Limits of Self-Normalized Random Variables
Published:
$\newcommand{\N}{\mathbb{N}}$ $\newcommand{\E}{\mathbb{E}}$ $\renewcommand{\P}{\mathbb{P}}$ I recently tweeted something very silly (redundant information, I know). The tweet in question asked the following:
Let $X_0$ be supported on some nonempty $A \subseteq \N_{>0}$ with $\P(X_0 = k) = p_{0,k}$ and $\E[X_0] < \infty$. For each $n \geq 1$, recursively define $X_n$ on $\N_{>0}$ by $\P(X_n = k) = c_n \cdot k \cdot p_{n-1,k}$, where $c_n$ is a normalizing constant. Then, as $n \to \infty$,
…then what? What happens to these random variables in the pointwise limit? I remember asking myself this years ago when I first learned about discrete random variables, and, given the simplicity of the formulation, I was surprised when a search for an answer yielded nothing.
Anyway, the answer I tweeted was perhaps somewhat unsatisfying. This post is an attempt to do a little better.

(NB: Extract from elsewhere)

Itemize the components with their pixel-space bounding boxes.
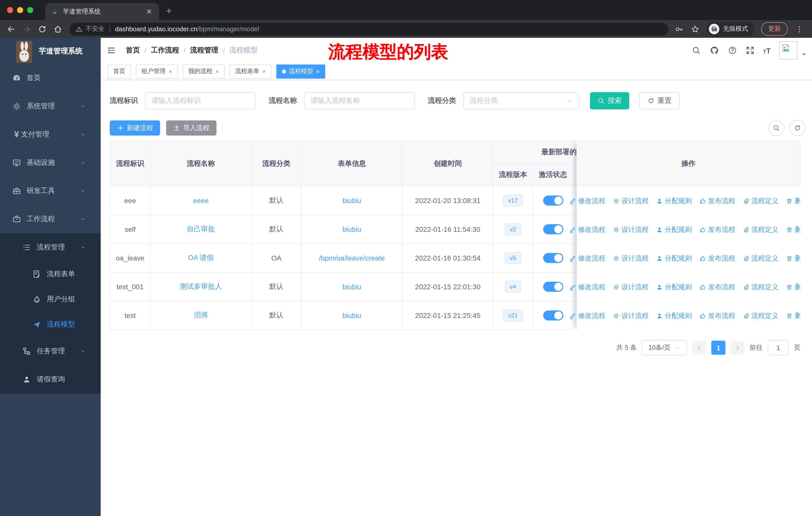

Of course, the normalizing constant here is simply $\left(\sum_{k \in A} k \cdot p_{n-1,k} \right)^{-1} = \E[X_{n-1}]^{-1}$. So one way to look at this construction is to view the mass that $X_n$ places on $k$ as the corresponding (normalized) summand in the expectation of $X_{n-1}$. Observing that $p_{1,k} = \E[X_0]^{-1} \cdot k \cdot p_{0,k}$, we might suspect that this identity holds more generally provided that all moments exist,1 and in fact an easy induction argument shows this is true:
Proposition: For all $n \geq 1$, we have $p_{n,k} = \E[X_0^n]^{-1} \cdot k^n \cdot p_{0,k}$, provided that $\E[X_0^n] < \infty$.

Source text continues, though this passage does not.